Matt K. Miller’s one-man show foots the bill at Sacramento Theatre Company.

Photo By Hector Navejas

Sacramento Theatre Company

1419 H St.
Sacramento, CA 95814

(916) 446-7501

Rated 4.0

Actor and author Matt K. Miller didn’t have much time to reflect when he was asked to write his one-man show Fits and Parts: My Life in Stages.

Miller had been scheduled for a role in the Sacramento Theater Company’s April and May production of the farce Noises Off. But that show requires a cast of eight as well as a two-story, rotating set, and by late March STC was running out of financial resources. So artistic director Peggy Shannon turned to Miller—STC’s reliable leading man in both comedies and dramas over the last 10 years—and asked him to “put something together.”

“The way she presented it, it was to be an evening of stories and anecdotes,” drawing on Miller’s career. “I said I’d do it.”

The piece begins in Miller’s high-school days, when he was an avid gymnast and drama student, and then moves on to college, where he began as an astronomy major before the acting bug won out. He discusses his first paid acting job—in dinner theater—followed by professional shows in Chicago and then Los Angeles, where he also did English voice-overs for Japanese anime. Miller ultimately left the Hollywood meat grinder and came north to Sacramento, where he settled into a happy marriage and became a father. His entire biography percolates into the show.

“Surprisingly, it wasn’t hard to write,” Miller said. “I started on a Wednesday night, and by the following Monday, I was done with the first draft—30 pages. I brought it in to show to STC. They really liked it and gave me some notes. So I wrote another draft and showed it to them again. They gave me some more notes, and I did a third draft. That’s pretty much what you see now.”

Miller presents his life in four “stages,” a gentle reference to Shakespeare’s “Seven Ages of Man,” foreshortened because Miller hasn’t aged into the last three stages in the Bard’s sequence. Each performance is followed by a “talkback” session with the audience.

Autobiographical solo shows, leavened with jokes, are popular in Sacramento. Jack Gallagher’s done three pieces in that vein at the B Street Theatre.

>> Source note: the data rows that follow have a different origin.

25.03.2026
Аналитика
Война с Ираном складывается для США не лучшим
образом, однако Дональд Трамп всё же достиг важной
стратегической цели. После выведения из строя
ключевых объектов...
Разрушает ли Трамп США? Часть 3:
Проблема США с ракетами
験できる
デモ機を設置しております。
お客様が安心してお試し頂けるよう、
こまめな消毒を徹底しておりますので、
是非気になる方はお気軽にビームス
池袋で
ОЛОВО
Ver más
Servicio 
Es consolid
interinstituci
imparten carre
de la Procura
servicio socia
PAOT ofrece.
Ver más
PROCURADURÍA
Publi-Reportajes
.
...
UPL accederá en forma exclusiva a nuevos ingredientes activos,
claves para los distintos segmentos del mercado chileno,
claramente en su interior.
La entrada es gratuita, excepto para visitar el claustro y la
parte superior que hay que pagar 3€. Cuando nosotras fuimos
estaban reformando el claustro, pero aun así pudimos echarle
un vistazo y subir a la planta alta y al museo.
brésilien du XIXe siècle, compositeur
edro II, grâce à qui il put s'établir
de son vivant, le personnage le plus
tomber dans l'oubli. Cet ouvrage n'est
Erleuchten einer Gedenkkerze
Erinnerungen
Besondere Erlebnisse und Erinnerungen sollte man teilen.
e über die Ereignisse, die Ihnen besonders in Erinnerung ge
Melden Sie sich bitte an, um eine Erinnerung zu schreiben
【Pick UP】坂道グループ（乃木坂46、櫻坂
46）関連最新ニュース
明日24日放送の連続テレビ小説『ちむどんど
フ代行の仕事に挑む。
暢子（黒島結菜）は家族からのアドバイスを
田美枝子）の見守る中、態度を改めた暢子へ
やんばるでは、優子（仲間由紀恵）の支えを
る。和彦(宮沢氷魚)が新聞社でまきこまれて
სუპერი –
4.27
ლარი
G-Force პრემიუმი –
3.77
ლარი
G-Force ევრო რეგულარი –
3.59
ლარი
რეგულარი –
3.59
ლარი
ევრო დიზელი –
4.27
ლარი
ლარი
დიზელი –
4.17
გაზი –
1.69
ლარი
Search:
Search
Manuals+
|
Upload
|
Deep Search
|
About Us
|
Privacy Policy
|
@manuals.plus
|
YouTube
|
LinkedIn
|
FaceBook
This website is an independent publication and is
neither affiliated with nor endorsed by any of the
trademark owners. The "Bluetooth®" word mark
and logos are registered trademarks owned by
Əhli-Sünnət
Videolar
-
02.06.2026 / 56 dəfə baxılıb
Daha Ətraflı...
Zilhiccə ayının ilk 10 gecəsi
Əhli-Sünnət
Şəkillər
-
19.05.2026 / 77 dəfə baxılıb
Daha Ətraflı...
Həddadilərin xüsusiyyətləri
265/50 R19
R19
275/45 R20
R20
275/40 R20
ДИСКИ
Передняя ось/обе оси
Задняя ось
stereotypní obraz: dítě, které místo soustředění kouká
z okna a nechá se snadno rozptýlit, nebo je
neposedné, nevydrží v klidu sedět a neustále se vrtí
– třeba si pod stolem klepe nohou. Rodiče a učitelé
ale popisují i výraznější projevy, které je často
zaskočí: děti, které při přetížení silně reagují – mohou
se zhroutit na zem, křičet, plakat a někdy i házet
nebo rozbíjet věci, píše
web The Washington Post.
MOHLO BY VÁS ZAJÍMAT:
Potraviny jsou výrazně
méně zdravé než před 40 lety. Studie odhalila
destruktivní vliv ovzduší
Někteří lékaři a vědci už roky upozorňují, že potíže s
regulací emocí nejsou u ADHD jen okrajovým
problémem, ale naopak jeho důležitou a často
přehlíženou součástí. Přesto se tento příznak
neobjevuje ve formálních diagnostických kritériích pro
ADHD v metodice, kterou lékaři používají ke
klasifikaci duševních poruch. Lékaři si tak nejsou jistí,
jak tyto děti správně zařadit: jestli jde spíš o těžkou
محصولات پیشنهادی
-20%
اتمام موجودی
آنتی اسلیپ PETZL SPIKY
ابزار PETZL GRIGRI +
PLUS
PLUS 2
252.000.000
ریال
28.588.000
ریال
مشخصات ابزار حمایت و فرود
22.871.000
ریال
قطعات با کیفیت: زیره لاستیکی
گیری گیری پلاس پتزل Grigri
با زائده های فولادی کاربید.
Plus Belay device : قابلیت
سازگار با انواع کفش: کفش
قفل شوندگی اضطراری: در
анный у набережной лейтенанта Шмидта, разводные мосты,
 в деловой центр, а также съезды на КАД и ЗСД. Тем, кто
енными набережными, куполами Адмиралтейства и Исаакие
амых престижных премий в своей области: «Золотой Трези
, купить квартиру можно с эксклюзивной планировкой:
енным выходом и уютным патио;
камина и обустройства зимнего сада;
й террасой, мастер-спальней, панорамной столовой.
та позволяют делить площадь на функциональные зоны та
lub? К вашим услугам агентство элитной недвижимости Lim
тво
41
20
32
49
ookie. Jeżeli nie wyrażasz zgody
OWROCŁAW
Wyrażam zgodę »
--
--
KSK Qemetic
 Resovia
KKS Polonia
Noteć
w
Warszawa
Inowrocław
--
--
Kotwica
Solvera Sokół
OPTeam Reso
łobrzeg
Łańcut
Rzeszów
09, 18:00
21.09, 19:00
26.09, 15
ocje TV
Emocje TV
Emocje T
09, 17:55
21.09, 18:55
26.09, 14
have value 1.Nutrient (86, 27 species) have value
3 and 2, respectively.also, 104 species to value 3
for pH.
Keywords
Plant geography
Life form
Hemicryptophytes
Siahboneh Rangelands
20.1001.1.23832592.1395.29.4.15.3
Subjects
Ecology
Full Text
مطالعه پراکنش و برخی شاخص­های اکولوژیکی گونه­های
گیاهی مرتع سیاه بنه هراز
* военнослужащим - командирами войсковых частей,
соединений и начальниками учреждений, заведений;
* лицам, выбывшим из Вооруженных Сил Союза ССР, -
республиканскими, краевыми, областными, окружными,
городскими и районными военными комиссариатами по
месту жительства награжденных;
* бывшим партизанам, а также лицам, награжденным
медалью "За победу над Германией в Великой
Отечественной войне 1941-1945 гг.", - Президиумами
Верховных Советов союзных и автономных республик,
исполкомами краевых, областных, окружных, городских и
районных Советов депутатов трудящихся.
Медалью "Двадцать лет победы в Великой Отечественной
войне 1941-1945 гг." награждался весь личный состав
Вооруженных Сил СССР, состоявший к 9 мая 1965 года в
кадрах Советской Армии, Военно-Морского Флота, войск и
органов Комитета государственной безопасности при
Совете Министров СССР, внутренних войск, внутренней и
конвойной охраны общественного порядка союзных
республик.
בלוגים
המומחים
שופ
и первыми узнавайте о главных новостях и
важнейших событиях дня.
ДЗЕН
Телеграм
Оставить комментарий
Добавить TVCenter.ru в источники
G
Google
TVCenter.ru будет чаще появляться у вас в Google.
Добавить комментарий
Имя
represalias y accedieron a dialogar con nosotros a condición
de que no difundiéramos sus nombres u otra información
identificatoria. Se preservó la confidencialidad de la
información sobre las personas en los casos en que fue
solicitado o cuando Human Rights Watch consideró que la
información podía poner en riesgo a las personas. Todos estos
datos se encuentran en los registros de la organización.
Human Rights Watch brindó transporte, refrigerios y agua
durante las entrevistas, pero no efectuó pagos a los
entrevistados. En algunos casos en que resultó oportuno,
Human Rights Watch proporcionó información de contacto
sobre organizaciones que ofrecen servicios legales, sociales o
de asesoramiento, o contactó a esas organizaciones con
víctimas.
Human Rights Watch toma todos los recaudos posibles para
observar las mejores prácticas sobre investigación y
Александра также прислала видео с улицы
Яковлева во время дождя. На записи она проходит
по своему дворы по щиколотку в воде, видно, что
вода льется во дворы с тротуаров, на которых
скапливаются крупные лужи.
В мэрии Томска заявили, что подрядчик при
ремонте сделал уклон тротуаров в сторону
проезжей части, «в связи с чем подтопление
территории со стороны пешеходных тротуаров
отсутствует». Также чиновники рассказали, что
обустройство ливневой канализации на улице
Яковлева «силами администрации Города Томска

“I sort of had Jack’s voice in my head—the easy cadence, the self-deprecating approach,” Miller admitted, though as a working actor, he’s only managed to see one of Gallagher’s shows. Miller confirmed that he did work briefly as a stand-up comic in L.A., though he never did the Johnny Carson show, as Gallagher did.

For most reviewers, perhaps the most pleasant surprise in Miller’s show was that it was so well-written. The man possesses natural storytelling skills and has a way with words, especially when you consider that the show was written on deadline, without time for workshop performances and polishing.

But should we be surprised? Miller is, after all, part Irish (on his mother’s side), so the fondness for wordplay may be hereditary. And he accepts the compliments graciously. “I guess I’ve been writing for about 10 or 15 years, and sold a little bit down in L.A.,” he said. “But until now, nothing had been formally produced.”

He’s also written a play, Beat Aside Apollo’s Arrow, that was read at STC in January. Perhaps we’ll see it staged soon.